• _EXERCISE AIM_
Among the lines of the material, copy those that hold the string "Размышления".

* * * * * * *

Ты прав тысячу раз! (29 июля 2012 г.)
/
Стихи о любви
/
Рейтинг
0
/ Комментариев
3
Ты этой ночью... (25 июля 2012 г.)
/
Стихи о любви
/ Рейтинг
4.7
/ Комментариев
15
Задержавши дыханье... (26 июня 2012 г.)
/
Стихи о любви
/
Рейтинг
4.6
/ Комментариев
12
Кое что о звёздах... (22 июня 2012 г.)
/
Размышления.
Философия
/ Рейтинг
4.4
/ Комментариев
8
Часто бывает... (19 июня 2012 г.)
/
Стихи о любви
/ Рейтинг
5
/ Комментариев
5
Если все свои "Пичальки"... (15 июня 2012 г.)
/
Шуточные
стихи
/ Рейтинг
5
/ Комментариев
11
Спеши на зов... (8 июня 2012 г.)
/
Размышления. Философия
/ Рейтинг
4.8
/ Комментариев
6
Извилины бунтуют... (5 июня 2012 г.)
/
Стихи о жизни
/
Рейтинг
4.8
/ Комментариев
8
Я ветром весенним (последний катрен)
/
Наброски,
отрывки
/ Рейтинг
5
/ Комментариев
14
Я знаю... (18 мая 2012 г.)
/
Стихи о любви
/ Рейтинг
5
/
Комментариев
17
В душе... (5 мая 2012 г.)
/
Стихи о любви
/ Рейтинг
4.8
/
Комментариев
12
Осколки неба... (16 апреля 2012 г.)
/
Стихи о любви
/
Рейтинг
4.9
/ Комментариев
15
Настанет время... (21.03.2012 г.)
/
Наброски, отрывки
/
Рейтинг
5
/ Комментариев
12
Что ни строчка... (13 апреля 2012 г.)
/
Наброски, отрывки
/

* * * * * * *

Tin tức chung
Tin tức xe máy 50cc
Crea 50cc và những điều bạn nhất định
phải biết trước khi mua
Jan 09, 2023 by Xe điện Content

* * * * * * *

• _TASK RESPONSE_
Размышления.
Размышления. Философия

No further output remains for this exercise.